Work for your benefit schemes
Mandatory Work Activity Scheme
This is an employment scheme for people claiming jobseeker's allowance who are aged 18 or over. It's aimed at people who need extra support to look for jobs and to gain work-related skills. Jobcentre Plus can decide whether you must take part.
The scheme is intended to provide work or work-related activity for up to 30 hours a week over a four-week period to help you improve your chances of getting work. To be on the scheme, you have to be available for and actively seeking work, and you have to enter into a jobseeker's agreement.
If you are required to take part in the scheme, but you don't without a very good reason, you will be sanctioned. This means your Jobseeker's Allowance will be reduced or stopped for a certain period. However, you may be able to challenge a decision to sanction you.
For more information about how to challenge a benefit decision, see Problems with benefits and tax credits.
The Employment, Skills and Enterprise Scheme
The Employment, Skills and Enterprise Scheme is a 'work for your benefit' scheme for people claiming jobseeker's allowance. Jobcentre Plus can decide whether you take part. It aims to help you find employed or self-employed work. The scheme may include work-related activities, such as work experience or looking for work.
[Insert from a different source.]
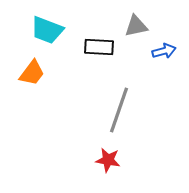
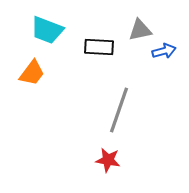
gray triangle: moved 4 px right, 4 px down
The Work Programme and New Enterprise Allowance are part of this scheme. Other new government initiatives to help people find work will also be part of the scheme when they are introduced. These are:
- Skills Conditionality
- Service Academies
- the Work Programme.
Unless you have a good reason, if you fail to take part in the Employment, Skills and Enterprise Scheme your jobseeker's allowance may be stopped or cut. This may also happen if you don't join one of the government initiatives that are part of the scheme.
You may be able to challenge a decision to stop or cut your benefit.
The Work Programme
What is the Work Programme
The Work Programme is part of the Employment Skills and Enterprise Scheme. It aims to get people claiming certain benefits into sustained work. There are several schemes around the UK run by different organisations for Jobcentre Plus. The organisations are paid by their results. The more people they help to find work, the more they are paid.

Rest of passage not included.